** Opening LISTED ENTRIES block **

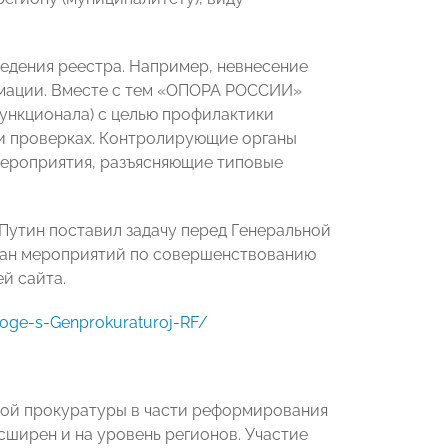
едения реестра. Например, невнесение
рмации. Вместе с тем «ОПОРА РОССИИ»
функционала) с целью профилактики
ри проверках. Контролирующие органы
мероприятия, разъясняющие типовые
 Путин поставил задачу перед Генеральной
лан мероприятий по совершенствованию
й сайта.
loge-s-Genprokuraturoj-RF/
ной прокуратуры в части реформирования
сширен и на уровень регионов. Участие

** Closing LISTED ENTRIES block **

§ **TASK DETAILS**
Look above for the line containing "функционала) с целью профилактики", then please write out that line and each one after it through the end, exactly, with nothing else.

§ **RESULT BELOW**
функционала) с целью профилактики
ри проверках. Контролирующие органы
мероприятия, разъясняющие типовые
 Путин поставил задачу перед Генеральной
лан мероприятий по совершенствованию
й сайта.
loge-s-Genprokuraturoj-RF/
ной прокуратуры в части реформирования
сширен и на уровень регионов. Участие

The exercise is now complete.